Esta posição coloca de imediato duas questões.
A primeira é: serão os Chefes militares legítimos representantes dos cidadãos militares para as questões de âmbito socioprofissional?
No nosso entendimento, não serão! Pelo contrário! Os Ramos, enquanto entidades empregadoras, e os seus Chefes, entram numa situação de incompatibilidade por conflito de interesses, na discussão das matérias socioprofissionais, uma vez que sendo indigitados pelo poder político estão também comprometidos com quem os nomeia, cujo poder não espera dos seus nomeados qualquer oposição ou contrariedade.
Por outro lado, não se conhece disposição legal que confira aos Chefes militares essa competência de representação socioprofissional dos seus subordinados. No limite poder-se-ia até dizer que a longa lista de desastrosos danos e prejuízos provocados aos direitos e à Condição Militar, comprova a incapacidade dos Chefes militares para desempenharem esse papel de representação nas matérias socioprofissionais. Para além deste aspecto, também é fácil perceber para que lado tenderá a pender a sua posição sempre que são colocados entre o Governo que os nomeia e os militares que lhes estão subordinados.
A segunda questão, de igual importância, é: havendo uma Lei Orgânica que reconhece o direito ao associativismo profissional dos militares, aprovada por unanimidade na Assembleia da República, porque motivo a mesma não é cumprida pelo governo e Chefias militares?

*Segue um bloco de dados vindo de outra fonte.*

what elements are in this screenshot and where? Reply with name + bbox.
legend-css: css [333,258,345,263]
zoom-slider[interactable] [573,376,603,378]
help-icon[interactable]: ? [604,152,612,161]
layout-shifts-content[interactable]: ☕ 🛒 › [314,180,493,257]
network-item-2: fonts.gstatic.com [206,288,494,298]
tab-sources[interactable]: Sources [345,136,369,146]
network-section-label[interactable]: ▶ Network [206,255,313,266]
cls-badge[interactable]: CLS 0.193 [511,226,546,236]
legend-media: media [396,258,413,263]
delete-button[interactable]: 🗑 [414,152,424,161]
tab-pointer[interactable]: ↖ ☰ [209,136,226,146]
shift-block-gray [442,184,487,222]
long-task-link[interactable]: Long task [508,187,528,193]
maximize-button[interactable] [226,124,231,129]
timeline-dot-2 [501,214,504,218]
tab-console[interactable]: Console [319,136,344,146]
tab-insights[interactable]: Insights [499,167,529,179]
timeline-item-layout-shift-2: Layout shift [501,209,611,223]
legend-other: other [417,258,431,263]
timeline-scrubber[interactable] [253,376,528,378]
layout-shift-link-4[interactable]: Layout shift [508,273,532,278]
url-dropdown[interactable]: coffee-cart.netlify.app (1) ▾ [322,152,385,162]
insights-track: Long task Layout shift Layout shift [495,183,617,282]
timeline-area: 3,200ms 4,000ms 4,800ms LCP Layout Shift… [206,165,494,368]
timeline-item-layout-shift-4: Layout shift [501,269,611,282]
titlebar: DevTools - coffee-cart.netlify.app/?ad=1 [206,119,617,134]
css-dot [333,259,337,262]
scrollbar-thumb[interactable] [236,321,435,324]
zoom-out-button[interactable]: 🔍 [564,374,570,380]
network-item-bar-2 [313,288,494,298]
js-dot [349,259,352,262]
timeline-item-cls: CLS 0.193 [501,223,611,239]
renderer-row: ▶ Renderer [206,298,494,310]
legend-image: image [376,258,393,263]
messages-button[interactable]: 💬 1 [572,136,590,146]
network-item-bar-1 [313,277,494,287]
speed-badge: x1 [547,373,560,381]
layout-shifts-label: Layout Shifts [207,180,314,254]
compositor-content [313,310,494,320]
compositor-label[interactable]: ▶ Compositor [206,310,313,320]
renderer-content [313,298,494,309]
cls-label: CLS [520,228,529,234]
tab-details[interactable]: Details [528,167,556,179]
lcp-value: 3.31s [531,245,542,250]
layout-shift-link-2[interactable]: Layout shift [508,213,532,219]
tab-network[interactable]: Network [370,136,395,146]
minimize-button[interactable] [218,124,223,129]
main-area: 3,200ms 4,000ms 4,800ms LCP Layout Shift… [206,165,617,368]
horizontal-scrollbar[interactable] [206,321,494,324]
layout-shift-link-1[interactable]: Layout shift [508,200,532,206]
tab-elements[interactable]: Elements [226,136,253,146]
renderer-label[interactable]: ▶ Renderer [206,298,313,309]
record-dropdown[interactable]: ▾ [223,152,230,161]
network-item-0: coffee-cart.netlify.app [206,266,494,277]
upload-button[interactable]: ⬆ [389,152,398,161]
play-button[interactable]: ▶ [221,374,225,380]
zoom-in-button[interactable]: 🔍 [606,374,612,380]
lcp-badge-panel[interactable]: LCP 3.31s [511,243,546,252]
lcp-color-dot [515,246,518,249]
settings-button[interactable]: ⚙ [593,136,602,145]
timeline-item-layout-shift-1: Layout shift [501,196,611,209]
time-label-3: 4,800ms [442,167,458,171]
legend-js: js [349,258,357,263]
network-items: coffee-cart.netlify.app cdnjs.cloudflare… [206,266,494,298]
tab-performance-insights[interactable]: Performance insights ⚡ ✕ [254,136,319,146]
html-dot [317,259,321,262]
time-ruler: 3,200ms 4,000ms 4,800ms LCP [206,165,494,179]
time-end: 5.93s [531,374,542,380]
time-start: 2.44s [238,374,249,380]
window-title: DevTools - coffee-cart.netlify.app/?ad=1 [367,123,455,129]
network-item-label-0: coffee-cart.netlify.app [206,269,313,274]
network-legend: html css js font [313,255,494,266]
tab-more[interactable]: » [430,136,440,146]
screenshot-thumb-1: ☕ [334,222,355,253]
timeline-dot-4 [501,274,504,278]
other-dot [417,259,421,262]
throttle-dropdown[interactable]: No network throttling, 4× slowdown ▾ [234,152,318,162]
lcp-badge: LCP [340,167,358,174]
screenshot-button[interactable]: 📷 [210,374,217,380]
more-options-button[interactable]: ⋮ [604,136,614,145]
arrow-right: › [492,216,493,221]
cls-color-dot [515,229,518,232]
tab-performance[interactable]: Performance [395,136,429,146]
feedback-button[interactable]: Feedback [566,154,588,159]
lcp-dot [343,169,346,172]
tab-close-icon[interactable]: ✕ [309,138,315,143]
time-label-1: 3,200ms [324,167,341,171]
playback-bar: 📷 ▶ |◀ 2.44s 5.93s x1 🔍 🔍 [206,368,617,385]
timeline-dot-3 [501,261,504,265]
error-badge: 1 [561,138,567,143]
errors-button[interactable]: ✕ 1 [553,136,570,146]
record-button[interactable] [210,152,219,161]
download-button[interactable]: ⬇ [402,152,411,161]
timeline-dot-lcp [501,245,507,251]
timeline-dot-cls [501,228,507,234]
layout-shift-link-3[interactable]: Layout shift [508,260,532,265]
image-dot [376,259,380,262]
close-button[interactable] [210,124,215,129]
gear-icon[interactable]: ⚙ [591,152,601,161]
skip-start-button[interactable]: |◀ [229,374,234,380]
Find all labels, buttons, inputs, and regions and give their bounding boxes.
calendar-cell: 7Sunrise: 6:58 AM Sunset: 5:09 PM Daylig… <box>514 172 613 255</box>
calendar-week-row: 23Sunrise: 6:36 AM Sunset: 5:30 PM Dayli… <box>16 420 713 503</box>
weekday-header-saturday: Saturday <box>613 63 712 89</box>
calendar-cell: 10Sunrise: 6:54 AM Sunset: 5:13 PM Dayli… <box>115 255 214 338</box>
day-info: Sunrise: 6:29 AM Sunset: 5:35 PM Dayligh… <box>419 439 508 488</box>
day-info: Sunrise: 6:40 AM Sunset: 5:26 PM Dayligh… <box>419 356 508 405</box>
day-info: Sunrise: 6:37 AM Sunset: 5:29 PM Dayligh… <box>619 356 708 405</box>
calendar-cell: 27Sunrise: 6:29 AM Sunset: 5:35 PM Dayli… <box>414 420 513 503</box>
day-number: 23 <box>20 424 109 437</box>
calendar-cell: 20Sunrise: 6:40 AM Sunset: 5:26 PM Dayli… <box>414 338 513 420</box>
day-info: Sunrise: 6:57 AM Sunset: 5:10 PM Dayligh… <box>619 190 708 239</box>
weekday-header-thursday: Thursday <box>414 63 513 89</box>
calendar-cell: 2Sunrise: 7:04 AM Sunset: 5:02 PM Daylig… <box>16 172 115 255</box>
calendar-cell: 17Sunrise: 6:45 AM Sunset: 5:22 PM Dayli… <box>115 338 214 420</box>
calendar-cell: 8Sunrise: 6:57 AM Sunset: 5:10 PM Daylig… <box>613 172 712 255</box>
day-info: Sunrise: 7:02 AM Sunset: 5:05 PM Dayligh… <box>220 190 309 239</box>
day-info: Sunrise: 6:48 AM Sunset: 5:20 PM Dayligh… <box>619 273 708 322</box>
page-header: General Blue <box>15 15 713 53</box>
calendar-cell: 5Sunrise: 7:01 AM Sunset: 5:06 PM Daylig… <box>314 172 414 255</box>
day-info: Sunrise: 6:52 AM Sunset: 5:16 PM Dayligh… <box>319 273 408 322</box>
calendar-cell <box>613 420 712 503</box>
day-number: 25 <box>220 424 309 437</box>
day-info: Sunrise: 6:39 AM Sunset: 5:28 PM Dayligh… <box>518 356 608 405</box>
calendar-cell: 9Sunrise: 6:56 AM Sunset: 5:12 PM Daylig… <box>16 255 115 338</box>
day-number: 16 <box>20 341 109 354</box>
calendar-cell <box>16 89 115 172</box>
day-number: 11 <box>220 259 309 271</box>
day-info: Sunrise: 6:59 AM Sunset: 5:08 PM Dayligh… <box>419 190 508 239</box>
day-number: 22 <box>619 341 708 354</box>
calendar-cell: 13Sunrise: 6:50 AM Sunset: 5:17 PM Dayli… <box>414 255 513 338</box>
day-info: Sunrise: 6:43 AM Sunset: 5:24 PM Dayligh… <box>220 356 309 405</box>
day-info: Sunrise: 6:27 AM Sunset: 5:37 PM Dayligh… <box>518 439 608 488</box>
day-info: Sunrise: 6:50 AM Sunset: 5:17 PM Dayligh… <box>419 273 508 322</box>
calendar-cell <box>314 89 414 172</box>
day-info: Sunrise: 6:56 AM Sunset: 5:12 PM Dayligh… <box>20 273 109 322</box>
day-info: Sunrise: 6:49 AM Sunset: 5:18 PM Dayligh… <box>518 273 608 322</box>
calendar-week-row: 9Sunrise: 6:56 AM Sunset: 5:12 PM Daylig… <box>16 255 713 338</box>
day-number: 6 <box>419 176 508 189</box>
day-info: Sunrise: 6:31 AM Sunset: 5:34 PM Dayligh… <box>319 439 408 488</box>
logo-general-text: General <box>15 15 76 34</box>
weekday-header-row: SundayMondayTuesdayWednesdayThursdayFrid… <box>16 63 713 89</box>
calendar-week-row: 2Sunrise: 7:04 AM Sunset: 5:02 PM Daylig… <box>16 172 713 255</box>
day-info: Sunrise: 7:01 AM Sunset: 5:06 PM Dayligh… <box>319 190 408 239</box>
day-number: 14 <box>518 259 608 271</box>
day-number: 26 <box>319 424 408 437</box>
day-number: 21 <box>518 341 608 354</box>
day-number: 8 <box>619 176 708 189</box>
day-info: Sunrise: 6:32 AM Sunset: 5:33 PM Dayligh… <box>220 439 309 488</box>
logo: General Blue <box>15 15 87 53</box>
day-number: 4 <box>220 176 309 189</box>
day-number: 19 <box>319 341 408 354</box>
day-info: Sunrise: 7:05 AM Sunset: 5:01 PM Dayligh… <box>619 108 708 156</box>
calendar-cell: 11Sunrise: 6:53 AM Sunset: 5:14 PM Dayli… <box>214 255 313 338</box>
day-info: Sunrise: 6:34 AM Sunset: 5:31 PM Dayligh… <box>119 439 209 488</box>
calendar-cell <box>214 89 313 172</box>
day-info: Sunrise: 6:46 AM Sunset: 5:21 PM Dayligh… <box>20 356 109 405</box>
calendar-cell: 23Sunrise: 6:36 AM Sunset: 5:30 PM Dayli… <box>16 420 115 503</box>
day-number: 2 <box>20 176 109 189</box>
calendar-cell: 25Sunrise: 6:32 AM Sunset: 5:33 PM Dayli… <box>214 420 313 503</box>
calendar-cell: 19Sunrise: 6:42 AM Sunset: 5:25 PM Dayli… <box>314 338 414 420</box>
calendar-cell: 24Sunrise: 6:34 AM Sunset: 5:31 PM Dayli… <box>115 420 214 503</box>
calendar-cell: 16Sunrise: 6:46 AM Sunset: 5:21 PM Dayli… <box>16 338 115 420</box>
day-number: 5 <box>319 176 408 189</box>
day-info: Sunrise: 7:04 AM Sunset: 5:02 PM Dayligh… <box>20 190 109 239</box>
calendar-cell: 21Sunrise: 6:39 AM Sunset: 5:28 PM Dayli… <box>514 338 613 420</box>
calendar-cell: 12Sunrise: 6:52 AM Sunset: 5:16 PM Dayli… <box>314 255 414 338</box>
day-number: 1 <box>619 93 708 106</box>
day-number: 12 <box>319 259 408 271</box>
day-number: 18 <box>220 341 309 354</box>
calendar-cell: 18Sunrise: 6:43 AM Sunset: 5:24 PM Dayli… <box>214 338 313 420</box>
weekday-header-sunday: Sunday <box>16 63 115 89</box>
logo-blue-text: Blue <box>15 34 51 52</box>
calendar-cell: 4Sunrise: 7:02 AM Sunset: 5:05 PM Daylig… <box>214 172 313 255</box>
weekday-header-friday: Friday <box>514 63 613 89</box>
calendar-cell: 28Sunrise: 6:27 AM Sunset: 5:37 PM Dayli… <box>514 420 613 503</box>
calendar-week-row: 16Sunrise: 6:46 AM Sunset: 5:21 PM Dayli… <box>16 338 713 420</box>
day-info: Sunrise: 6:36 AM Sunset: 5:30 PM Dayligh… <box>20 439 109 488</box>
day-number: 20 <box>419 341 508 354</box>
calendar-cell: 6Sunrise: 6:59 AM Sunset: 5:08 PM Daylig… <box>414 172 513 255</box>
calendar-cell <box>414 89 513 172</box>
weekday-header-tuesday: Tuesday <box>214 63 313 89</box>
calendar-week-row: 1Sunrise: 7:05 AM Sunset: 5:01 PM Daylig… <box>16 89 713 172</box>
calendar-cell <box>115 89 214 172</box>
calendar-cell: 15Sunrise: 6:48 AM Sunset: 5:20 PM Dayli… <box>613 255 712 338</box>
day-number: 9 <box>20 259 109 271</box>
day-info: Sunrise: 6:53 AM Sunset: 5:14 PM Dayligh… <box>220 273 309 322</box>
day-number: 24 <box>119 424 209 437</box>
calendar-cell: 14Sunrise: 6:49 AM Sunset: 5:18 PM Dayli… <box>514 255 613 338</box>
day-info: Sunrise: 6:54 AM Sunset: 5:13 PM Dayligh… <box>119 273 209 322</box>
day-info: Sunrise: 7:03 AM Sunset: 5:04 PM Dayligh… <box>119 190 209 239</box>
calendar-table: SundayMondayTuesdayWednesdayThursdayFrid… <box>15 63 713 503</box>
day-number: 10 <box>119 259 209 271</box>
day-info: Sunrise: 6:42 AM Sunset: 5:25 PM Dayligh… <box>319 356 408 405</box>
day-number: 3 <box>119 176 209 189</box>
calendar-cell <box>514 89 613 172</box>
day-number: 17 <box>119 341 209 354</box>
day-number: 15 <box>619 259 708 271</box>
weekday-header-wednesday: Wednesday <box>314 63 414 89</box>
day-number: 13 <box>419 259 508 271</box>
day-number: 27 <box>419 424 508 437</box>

Atentemos ao que está expresso no texto da Lei Orgânica nº 3/2001 de 29 de Agosto: “Artigo 2.º – Os direitos das associações As associações de militares legalmente constituídas gozam dos seguintes direitos: a) Integrar conselhos consultivos, comissões de estudo e grupos de trabalho constituídos para proceder à análise de assuntos de relevante interesse para a instituição, na área da sua competência específica; (…)” Que dúvidas subsistirão nas mentes dos sucessivos responsáveis políticos e militares, ambos obrigados ao cumprimento das leis, por compromisso de honra e por juramento, para que este direito das associações profissionais de militares, e dever de tutela política e militar, não seja cumprido ao longo dos últimos 23 anos?! O texto desta lei, pela sua clareza, ao contrário de muitos outros textos legislativos dotados de grande densidade, complexidade e necessidade de interpretação, não se acredita que deixe qualquer dúvida, até mesmo para os que possam ter dificuldades com a leitura de legislação. Aquilo que é um facto que a vida nos comprova, é que sempre que há algum nível de participação por parte dos interessados nas decisões a tomar, estas resultam mais sólidas e justas, estabelecendo laços de confiança entre as partes, essenciais para uma relação de trabalho permanente. De costas voltadas nenhuma das partes tem sucesso, as medidas a tomar serão sempre piores e mais vulneráveis à contestação. Posto isto voltamos à questão inicial, expressa no título deste comunicado:
Se os responsáveis políticos e militares não cumprem a alínea a) do artigo 2º da Lei Orgânica nº 3/2001, será falta de literacia ou falta de democracia?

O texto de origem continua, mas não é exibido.